Fic: Things to do in Atlanta when you're undead 3/5 (Profiler: Frances, Jack, R)

Sep 04, 2011 11:40

Things to do in Atlanta when you’re undead (3/5)

Author: Robin Nance

Characters: Frances Malone, Jack of all Trades

Story Type: A little drama, a little humor, and a whole lot of crack

Summary: A student and a serial killer walk into a Zombie Apocalypse. No, really.

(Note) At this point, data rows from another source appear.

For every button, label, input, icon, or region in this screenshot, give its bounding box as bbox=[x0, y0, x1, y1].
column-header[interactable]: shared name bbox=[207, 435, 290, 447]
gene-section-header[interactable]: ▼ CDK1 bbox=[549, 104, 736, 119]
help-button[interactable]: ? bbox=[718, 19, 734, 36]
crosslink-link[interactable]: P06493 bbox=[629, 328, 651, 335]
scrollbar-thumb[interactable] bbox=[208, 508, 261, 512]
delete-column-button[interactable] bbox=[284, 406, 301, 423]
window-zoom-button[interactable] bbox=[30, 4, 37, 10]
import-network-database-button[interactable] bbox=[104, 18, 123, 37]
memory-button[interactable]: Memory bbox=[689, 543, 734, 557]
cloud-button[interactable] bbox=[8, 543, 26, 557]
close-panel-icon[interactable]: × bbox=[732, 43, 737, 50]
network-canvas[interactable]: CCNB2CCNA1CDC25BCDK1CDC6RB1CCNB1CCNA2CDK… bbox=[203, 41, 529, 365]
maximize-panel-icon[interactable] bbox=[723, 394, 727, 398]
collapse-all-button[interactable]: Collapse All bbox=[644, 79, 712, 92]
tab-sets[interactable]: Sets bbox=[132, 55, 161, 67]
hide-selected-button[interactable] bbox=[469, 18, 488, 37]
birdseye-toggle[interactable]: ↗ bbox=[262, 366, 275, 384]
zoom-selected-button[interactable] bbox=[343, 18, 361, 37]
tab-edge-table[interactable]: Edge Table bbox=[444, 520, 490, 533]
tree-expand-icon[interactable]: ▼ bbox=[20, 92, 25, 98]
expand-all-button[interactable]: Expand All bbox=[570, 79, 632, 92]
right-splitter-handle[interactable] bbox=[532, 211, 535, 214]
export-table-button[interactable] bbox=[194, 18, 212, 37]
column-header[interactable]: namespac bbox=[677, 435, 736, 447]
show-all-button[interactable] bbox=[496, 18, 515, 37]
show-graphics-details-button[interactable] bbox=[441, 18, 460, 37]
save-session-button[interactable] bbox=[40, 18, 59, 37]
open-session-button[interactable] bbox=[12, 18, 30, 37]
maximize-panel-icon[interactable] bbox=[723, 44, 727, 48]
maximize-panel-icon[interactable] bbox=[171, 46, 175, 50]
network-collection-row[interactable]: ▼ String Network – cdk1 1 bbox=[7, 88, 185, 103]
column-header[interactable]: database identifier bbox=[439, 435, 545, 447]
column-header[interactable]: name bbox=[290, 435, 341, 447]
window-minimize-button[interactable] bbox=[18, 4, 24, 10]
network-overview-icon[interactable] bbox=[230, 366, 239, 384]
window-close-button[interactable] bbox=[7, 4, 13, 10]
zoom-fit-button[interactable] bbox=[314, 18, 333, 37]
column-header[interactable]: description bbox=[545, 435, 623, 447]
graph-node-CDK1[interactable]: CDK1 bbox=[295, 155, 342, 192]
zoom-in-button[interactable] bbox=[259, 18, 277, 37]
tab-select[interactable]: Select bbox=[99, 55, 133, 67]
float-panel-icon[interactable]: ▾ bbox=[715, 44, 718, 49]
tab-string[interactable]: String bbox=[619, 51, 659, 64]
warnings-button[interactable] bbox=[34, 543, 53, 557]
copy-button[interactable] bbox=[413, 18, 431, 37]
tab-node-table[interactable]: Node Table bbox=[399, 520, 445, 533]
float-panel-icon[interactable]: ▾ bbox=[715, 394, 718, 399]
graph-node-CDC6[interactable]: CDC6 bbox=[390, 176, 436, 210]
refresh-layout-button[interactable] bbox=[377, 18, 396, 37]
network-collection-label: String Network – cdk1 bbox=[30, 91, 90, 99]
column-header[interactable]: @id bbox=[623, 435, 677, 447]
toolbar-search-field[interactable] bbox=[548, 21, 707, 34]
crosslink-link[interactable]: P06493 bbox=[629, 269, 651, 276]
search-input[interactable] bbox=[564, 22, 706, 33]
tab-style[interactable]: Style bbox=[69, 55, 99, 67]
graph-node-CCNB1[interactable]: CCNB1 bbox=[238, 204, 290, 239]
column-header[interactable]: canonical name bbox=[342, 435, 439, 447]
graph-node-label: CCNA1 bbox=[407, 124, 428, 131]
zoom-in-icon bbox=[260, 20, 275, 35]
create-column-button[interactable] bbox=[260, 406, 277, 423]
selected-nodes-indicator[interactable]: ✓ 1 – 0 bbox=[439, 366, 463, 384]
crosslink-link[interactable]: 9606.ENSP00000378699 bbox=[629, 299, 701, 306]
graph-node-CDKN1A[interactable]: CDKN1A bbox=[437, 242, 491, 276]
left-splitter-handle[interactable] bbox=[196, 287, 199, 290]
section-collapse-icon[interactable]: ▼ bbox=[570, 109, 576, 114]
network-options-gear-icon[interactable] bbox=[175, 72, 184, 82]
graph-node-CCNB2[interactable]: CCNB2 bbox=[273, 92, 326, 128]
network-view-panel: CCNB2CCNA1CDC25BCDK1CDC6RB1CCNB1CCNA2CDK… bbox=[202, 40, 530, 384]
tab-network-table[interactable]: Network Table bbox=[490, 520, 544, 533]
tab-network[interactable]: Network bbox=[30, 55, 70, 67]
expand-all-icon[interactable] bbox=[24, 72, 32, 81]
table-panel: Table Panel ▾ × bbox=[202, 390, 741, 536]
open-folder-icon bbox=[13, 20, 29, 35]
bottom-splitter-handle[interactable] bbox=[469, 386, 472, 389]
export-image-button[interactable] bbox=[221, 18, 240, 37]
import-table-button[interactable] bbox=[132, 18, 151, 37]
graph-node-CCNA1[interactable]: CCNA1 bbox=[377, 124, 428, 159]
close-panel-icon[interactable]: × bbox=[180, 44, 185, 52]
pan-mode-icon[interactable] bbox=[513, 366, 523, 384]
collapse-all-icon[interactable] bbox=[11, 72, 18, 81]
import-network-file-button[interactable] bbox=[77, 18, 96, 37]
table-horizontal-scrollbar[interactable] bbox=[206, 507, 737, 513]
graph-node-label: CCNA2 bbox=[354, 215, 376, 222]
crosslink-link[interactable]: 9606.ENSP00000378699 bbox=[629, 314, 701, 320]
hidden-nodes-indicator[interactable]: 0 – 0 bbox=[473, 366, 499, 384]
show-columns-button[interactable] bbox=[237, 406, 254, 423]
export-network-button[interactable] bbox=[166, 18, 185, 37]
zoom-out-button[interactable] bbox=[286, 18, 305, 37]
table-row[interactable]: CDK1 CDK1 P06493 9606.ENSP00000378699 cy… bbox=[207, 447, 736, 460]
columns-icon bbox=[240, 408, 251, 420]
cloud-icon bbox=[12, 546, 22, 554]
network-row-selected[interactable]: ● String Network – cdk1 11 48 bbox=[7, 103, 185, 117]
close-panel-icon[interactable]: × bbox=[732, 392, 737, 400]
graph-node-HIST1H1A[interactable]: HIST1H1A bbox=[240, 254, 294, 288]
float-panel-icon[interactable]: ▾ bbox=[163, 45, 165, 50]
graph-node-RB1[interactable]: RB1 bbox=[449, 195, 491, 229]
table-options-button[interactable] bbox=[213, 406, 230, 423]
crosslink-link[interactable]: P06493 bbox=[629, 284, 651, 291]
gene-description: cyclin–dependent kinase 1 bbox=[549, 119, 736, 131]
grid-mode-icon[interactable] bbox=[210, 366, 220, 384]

Rating/Warnings: R-ish for language, violence and character (un)death

AN & Disclaimer: Not my characters, not my sandbox - I'll tidy up and return them unharmed as soon as I'm done playing. This was started as part of the 2010 Secret Santa Exchange at profiler_fans and is dedicated to my fabulous friend and fellow zombiephile serialbathera. Check out the fabulous iconage she made for this series too! *points*

part 1

part 2


"The current theory is that it’s some kind of a virus, but there are other ideas floating around out there. Like, maybe all the toxins dumped into the soil and water for so many years finally combined in exactly the wrong way, and instead of Godzilla we got this. And of course there are the groups that insist God is pissed off at us and this is just a really fucked-up version of Judgment Day.”

“When did it all begin?”

“The timeline’s fuzzy, but it started hitting the news four or five months ago. Nothing major at first, just sound-bites about cases of ‘flesh-eating bacteria’ and mystery medical syndromes, that kind of thing. Then there were more cases, then whole clusters of events, and so on. Even now that whole cities are being wiped out they’re still calling it a bad flu. I guess no one’s going to believe the alternative, right?”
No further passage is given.